Activity | Whenever a line below mentions the word "Enter", that line should be copied.

Supplied records |
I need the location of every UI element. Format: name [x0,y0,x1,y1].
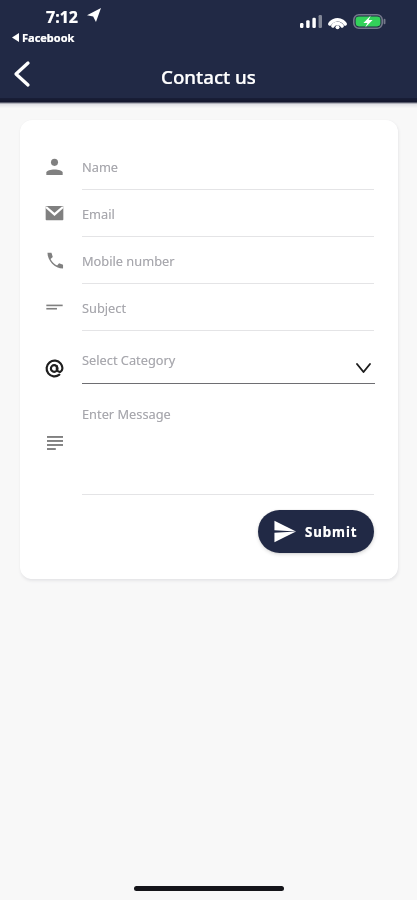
staticText: Contact us [0,64,417,89]
button[interactable]: Subject [20,283,398,330]
staticText: Enter Message [82,405,171,422]
staticText: Name [82,158,119,175]
button[interactable]: Name [20,142,398,189]
staticText: 7:12 [46,6,78,28]
button[interactable]: Submit [258,510,374,553]
button[interactable]: Mobile number [20,236,398,283]
button[interactable]: Email [20,189,398,236]
staticText: Submit [305,523,358,541]
staticText: Select Category [82,351,176,368]
button[interactable]: Back [0,51,43,96]
staticText: Mobile number [82,252,175,269]
button[interactable]: Select Category [20,330,398,383]
staticText: Subject [82,299,127,316]
staticText: Facebook [22,30,75,45]
button[interactable]: Enter Message [20,398,398,494]
staticText: Email [82,205,115,222]
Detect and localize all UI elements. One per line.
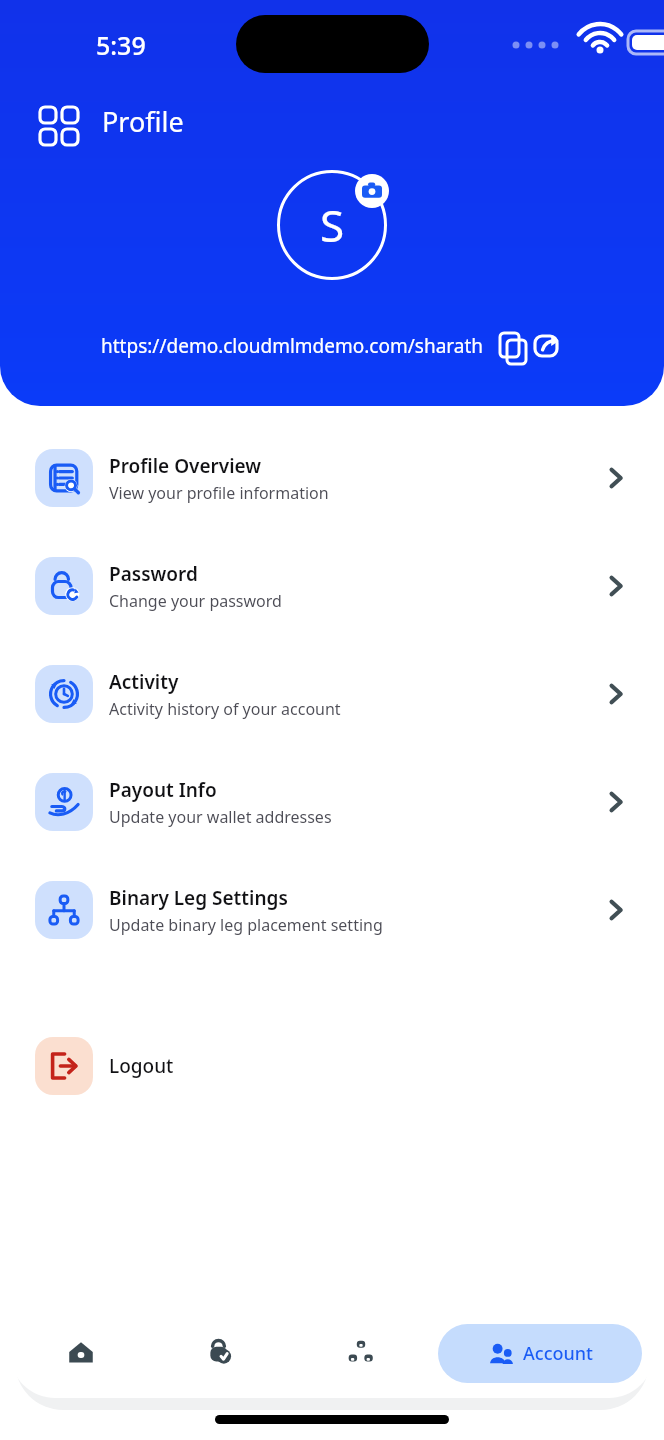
staticText: Password (109, 561, 198, 587)
staticText: Update binary leg placement setting (109, 914, 383, 936)
button[interactable]: Account (438, 1324, 642, 1383)
button[interactable]: Home (10, 1308, 151, 1398)
button[interactable]: Activity (0, 640, 664, 748)
button[interactable]: Change photo (355, 174, 389, 208)
button[interactable]: Copy link (496, 331, 526, 361)
staticText: Profile Overview (109, 453, 262, 479)
button[interactable]: Shop (151, 1308, 291, 1398)
staticText: Profile (102, 103, 184, 140)
button[interactable]: Logout (0, 1018, 664, 1114)
staticText: S (320, 195, 345, 255)
staticText: Logout (109, 1053, 174, 1079)
staticText: Change your password (109, 590, 282, 612)
button[interactable]: Network (291, 1308, 431, 1398)
button[interactable]: Menu (36, 101, 76, 141)
staticText: Update your wallet addresses (109, 806, 332, 828)
staticText: Payout Info (109, 777, 217, 803)
staticText: Activity history of your account (109, 698, 341, 720)
button[interactable]: Password (0, 532, 664, 640)
button[interactable]: Share link (532, 330, 564, 362)
staticText: Account (523, 1341, 593, 1366)
staticText: 5:39 (96, 28, 146, 62)
button[interactable]: Profile Overview (0, 424, 664, 532)
staticText: View your profile information (109, 482, 329, 504)
button[interactable]: Payout Info (0, 748, 664, 856)
staticText: https://demo.cloudmlmdemo.com/sharath (101, 333, 484, 359)
staticText: Binary Leg Settings (109, 885, 288, 911)
button[interactable]: Binary Leg Settings (0, 856, 664, 964)
staticText: Activity (109, 669, 179, 695)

Result |
staticText: Enter Message [82,405,171,422]
button[interactable]: Enter Message [20,398,398,494]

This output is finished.